------ Exercise data ------

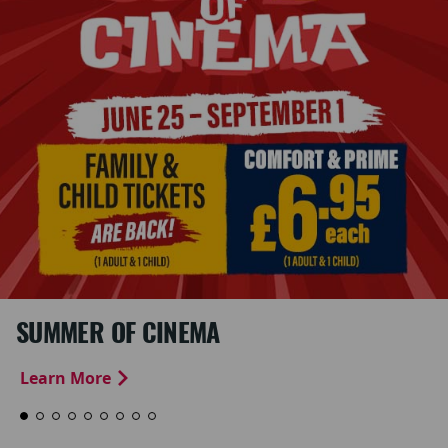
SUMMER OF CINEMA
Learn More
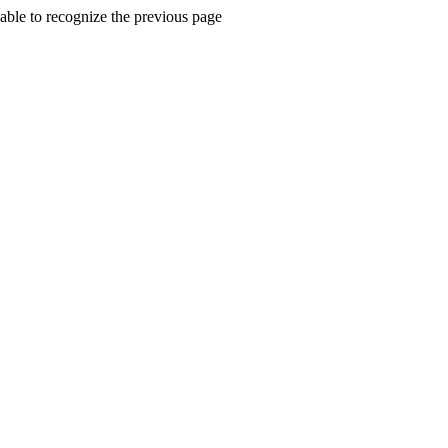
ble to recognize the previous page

------
------ Exercise data ------

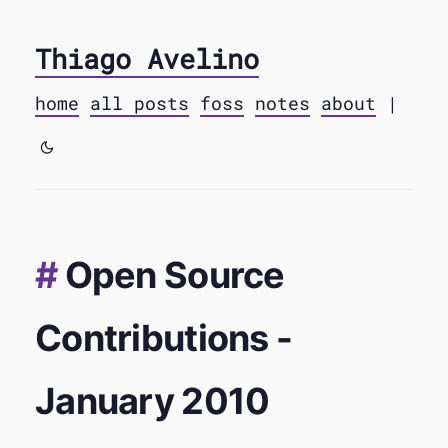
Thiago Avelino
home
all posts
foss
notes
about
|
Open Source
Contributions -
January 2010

------

While skipping the pictures, transcribe the data above from the line showing "SUMMER OF CINEMA" through the line showing "ble to recognize the previous page", exactly and with both ends.

SUMMER OF CINEMA
Learn More
ble to recognize the previous page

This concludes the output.